If your using Windows XP SP2, log on as an administrator.
Go to Start > Run and type: cmd
Press OK or Hit Enter. A dos Window will appear.
At the command prompt, type or copy/paste: netsh winsock reset
When the program is finished, you will receive the message: "Successfully reset the Winsock Catalog. You must restart the machine in order to complete the reset
Close the command box and reboot your computer.

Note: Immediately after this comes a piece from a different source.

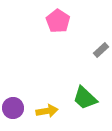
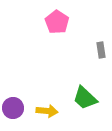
pink pentagon: moved 1 px left, 1 px down
gray rectangle: rotated 56 degrees counterclockwise
yellow arrow: rotated 15 degrees clockwise
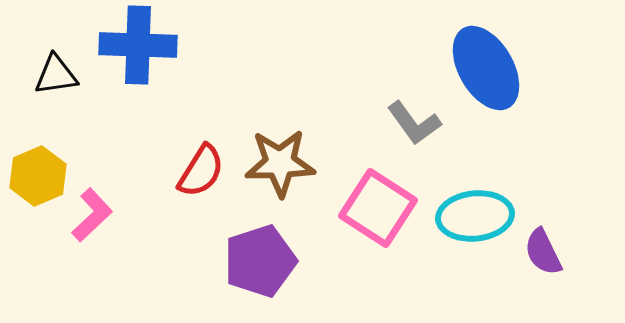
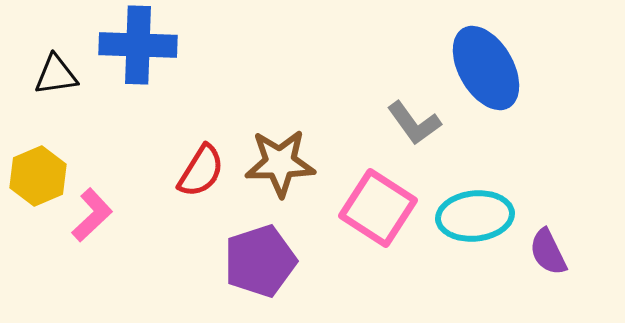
purple semicircle: moved 5 px right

Go to Start > Run > type: cmd
Press OK or Hit Enter.
At the command prompt, type or copy/paste: ipconfig /flushdns
Close the command box. Configure TCP/IP to use DNS
. Go to Start > Control Panel, and choose Network Connections
Right click on your default connection, usually Local Area Connection or Dial-up Connection if you are using Dial-up, and and choose Properties.
Double-click on the Internet Protocol (TCP/IP) item.
Select the radio button that says "Obtain DNS servers automatically
Click OK twice to get out of the properties screen and restart your computer.CAUTION
: It is possible that your Internet Service Provider requires specific settings here. Make sure you know if you need specific DNS settings here or not before you make these changes or you may lose your internet connection. If you are sure you do not need a specific DNS address, you may proceed.
If you cannot get your Internet working, you are going to need access to another computer (family member, friend, etc) with an Internet connection. Then download the program I recommend and save to a USB stick or CD. Then you can transfer directly to the infected computer where you can use it. If you cannot copy files to your USB drive, make sure its not "Write Protected". Some flash drives have a switch on the side which could have accidentally been moved to write protect.
Download and save:FileASSASSIN.zip (this tool is compatible with Win 2000/NT/XP/Vista only)
. In addition to removing infected files, it will remove certain restrictions on your system often disabled by malware.
After transfer to your machine, do this:
- Extract (unzip) MsnCleaner.zip to your desktop. (click here if your not sure how to do this) but DO NOT use it yet.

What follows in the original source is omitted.